= Beginning of Section =

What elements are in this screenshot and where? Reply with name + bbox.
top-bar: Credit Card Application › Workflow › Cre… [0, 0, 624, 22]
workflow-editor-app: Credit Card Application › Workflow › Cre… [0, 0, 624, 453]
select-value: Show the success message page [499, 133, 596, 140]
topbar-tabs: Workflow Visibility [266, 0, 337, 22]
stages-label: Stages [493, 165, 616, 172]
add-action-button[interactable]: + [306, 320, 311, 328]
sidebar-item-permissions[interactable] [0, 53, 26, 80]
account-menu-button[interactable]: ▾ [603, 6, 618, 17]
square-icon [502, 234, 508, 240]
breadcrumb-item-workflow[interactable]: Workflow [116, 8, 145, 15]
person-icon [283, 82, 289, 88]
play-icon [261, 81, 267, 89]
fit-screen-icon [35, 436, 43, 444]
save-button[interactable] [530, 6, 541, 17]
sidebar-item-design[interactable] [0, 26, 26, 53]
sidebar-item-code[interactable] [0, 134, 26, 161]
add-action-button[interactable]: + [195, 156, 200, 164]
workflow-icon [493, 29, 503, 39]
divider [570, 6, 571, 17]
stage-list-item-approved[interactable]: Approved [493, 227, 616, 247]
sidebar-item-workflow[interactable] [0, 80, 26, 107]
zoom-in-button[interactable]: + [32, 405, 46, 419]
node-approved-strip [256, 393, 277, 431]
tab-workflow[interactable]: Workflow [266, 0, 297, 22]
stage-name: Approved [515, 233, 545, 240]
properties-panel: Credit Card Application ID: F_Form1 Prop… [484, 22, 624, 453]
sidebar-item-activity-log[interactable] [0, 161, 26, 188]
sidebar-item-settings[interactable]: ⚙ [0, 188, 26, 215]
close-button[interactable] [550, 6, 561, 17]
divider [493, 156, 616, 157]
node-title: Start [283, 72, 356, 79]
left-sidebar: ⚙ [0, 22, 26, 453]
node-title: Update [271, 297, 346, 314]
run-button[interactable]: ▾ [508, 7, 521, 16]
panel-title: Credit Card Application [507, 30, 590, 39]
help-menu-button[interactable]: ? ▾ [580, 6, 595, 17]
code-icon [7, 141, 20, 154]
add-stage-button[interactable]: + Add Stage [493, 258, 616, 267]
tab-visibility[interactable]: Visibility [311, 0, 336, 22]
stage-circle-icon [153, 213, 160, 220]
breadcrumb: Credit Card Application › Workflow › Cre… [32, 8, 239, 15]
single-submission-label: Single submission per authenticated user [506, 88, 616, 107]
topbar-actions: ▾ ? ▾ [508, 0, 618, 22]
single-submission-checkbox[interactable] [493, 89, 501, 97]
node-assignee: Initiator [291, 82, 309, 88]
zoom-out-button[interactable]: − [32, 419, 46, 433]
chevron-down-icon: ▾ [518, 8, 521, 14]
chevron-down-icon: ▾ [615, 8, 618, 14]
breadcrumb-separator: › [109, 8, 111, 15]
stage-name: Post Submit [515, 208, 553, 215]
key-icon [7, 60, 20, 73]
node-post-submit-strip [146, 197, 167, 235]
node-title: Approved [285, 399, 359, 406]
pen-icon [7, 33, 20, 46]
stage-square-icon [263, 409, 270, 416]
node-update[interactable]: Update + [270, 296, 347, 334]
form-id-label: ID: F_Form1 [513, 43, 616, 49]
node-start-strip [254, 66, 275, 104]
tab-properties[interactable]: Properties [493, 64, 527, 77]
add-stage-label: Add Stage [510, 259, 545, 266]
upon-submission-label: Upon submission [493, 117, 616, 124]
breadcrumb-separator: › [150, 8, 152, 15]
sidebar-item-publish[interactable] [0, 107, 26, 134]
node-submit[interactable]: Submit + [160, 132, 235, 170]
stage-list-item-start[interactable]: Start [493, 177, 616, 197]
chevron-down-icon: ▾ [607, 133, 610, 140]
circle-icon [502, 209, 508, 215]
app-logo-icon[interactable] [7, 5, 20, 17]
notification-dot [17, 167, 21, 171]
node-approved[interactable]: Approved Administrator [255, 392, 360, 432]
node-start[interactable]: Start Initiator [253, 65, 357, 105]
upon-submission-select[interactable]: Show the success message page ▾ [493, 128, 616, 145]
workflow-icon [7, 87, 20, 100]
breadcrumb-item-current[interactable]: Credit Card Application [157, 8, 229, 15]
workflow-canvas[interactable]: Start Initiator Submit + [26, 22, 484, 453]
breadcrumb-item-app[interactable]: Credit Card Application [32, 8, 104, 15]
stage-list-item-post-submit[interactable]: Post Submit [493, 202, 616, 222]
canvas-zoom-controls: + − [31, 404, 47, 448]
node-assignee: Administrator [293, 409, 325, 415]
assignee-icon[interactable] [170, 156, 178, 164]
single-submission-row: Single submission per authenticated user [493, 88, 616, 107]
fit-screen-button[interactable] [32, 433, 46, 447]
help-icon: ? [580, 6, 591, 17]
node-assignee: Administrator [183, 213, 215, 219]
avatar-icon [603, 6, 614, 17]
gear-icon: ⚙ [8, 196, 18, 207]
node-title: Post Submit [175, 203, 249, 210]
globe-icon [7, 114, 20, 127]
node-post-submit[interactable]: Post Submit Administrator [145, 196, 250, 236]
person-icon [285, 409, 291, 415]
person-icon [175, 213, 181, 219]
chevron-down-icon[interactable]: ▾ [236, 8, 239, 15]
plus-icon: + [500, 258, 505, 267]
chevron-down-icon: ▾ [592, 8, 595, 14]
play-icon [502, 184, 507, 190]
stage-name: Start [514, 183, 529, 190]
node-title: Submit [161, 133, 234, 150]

= End of Section =
= Beginning of Section =

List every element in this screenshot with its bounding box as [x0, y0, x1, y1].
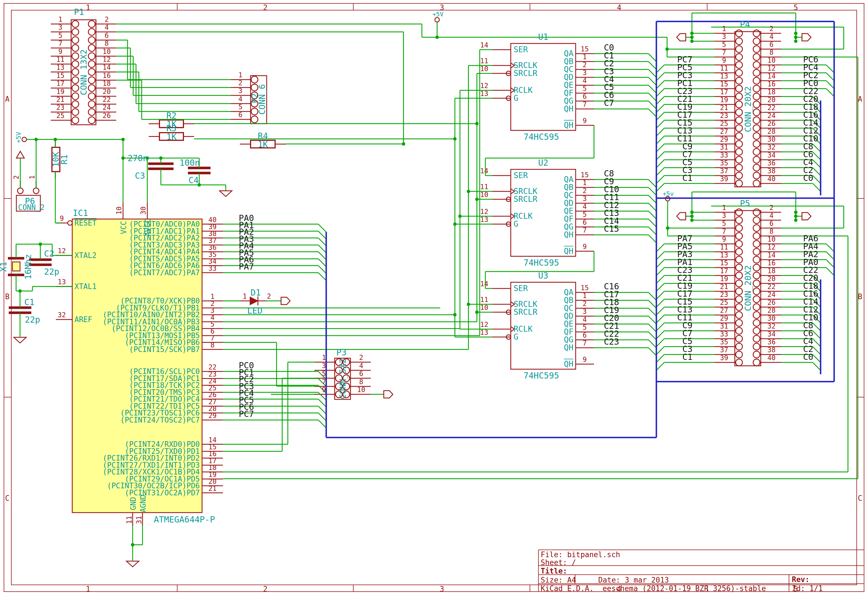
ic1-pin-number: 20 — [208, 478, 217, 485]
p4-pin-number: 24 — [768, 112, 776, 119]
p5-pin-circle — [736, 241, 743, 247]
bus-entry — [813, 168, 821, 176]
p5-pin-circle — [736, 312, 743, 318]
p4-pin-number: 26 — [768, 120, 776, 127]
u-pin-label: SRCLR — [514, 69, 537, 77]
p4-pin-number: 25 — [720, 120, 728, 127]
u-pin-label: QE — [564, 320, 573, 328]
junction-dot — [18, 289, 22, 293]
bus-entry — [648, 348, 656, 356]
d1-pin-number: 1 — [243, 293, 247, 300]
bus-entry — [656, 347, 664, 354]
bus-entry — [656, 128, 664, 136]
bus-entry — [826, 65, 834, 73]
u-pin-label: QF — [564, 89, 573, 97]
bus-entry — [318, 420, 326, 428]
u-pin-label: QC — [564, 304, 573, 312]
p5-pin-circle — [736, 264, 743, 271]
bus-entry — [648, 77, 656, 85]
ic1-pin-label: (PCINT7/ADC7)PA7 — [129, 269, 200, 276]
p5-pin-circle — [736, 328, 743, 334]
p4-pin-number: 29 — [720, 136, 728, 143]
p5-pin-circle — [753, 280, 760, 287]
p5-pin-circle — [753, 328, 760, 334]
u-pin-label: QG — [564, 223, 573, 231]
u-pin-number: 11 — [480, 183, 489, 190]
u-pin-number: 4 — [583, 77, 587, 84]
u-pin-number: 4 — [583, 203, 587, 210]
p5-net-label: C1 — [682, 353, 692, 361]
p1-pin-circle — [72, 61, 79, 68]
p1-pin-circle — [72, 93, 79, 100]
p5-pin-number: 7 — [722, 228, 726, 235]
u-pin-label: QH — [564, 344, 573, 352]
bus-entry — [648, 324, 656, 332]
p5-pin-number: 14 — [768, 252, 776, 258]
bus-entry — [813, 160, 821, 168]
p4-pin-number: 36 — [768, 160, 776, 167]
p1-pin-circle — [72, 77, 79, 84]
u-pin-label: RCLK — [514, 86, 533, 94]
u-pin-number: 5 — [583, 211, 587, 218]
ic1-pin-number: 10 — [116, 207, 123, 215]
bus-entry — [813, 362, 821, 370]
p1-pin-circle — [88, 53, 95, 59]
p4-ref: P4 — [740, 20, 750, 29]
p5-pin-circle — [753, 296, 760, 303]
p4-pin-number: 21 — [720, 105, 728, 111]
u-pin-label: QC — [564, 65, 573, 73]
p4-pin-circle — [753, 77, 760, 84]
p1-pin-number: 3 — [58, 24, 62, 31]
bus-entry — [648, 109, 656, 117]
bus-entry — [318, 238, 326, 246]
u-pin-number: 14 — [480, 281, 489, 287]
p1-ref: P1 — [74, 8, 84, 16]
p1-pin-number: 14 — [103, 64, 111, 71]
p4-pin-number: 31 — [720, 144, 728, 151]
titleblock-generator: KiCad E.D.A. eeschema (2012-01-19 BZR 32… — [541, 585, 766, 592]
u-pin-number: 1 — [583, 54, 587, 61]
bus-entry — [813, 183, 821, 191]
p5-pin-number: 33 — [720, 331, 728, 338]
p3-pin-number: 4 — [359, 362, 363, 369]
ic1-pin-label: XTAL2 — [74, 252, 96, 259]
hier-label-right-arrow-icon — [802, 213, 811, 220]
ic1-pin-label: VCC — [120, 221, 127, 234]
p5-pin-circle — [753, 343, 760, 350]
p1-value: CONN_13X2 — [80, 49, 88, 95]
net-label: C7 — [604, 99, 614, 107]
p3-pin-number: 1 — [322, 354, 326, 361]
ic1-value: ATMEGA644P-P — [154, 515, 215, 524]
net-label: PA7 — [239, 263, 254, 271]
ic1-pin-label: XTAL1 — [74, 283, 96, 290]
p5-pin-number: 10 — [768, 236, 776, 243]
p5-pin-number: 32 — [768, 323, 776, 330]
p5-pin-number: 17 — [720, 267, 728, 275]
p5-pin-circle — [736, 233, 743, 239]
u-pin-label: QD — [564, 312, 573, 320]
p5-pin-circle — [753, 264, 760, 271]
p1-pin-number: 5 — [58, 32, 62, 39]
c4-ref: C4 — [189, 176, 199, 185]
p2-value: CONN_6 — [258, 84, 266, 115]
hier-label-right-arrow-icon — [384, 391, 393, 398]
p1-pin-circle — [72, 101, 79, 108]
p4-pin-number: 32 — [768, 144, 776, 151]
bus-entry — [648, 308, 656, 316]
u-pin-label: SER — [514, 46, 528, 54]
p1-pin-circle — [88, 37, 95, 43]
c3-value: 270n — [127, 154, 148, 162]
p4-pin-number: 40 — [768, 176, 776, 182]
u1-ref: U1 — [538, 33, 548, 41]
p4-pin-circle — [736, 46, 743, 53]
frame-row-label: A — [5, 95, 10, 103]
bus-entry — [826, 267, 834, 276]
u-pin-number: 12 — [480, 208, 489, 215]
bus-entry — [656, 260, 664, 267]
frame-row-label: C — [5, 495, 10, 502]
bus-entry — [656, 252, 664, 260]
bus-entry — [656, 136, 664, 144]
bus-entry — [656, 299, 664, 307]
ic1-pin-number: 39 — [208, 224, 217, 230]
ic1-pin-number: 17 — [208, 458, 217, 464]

= End of Section =

## YOUR TASK:
Report each line of the data in which "message" occurs.

## SOLUTION TO THE PROBLEM:
select-value: Show the success message page [499, 133, 596, 140]
upon-submission-select[interactable]: Show the success message page ▾ [493, 128, 616, 145]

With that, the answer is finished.